Ein Drittel der Wohnung sind öffentlich gefördert

Wilhelmsburg
Wilhelmsburg © Frank Hasse | Unbekannt

„Jetzt wächst zusammen, was zusammengehört“, sagt Karen Pein, Geschäftsführerin der IBA Hamburg, die die Quartiere im Auftrag des Senats entwickelt. Gebaut wird im Hamburger Drittelmix: ein Drittel geförderter Wohnungsbau, ein Drittel Mietwohnungen, ein Drittel Eigentumswohnungen. Auch Baugemeinschaften sollen zum Zuge kommen.

Allerdings ist die Begeisterung über die neuen Quartiere keineswegs ungeteilt. „Die Vorgabe, 5400 Wohneinheiten in der Wilhelmsburger Mitte zu konzen­trieren, statt auch in peripheren Lagen der Elbinsel Stadtentwicklung und Wohnungsbau zu ermöglichen, lässt wenig Spielraum für intelligente Infrastruktur und innovative Verkehrsprojekte“, kritisiert Manuel Humburg, Mitglied des Vereins Zukunft Elbinsel Wilhelmsburg.

Mit den Plänen seien Träume von „einer barrierefreien Veloroute, einer oberirdischen Stadtbahn/U-Bahn in den Hamburger Süden oder auch einer Kombination von beidem vom Tisch.“ Die Initiative hält das gesamte Projekt für einen Fehler, die neue Trasse mit Autobahn-Charakter passe nicht mehr in die Zeit und werde zu noch mehr Verkehr im Viertel führen.

Dichterer S-Bahn-Takt und längere Züge sind geplant

Das Thema Mobilität beschäftigt auch die Befürworter der neuen Quartiere. Schon jetzt fahren die S-Bahnen aus dem Süden in Richtung Innenstadt zu den Stoßzeiten häufig überfüllt. Und das Problem wird sich noch verschärfen, da Hamburg am südlichen Stadtrand mit den Quartieren Vogelkamp Neugraben, Fischbeker Heidbrook und Fischbeker Rethen weiterwachsen wird. Hier wird in den nächsten Jahren Wohnraum für 15.000 neue Bürger entstehen.

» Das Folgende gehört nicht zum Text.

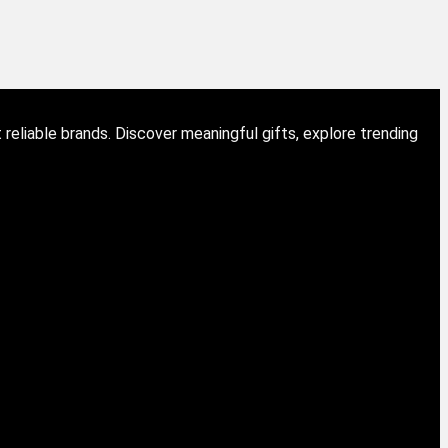
eliable brands. Discover meaningful gifts, explore trending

„Dies ist eine Herausforderung“, sagt IBA-Geschäftsführerin Karen Pein. Für Abhilfe sollen ein dichterer S-Bahn-Takt sowie längere Züge sorgen. Der Senat treibt zwar auch die Planung der Verlängerung der U-Bahn-Linie 4 von der neuen Station Elbbrücken bis auf den Kleinen Grasbrook voran – auch hier entsteht ein neues Quartier –, die immer wieder diskutierte Verlängerung bis nach Harburg wird jedoch auch auf lange Sicht nur eine Vision bleiben. „Dann bin ich wahrscheinlich längst in Pension“, sagt Karen Prein. Immerhin wird bei der Planung großer Wert auf den Ausbau des Radweg- und Fußwegnetzes gelegt, gerade an den Kanälen.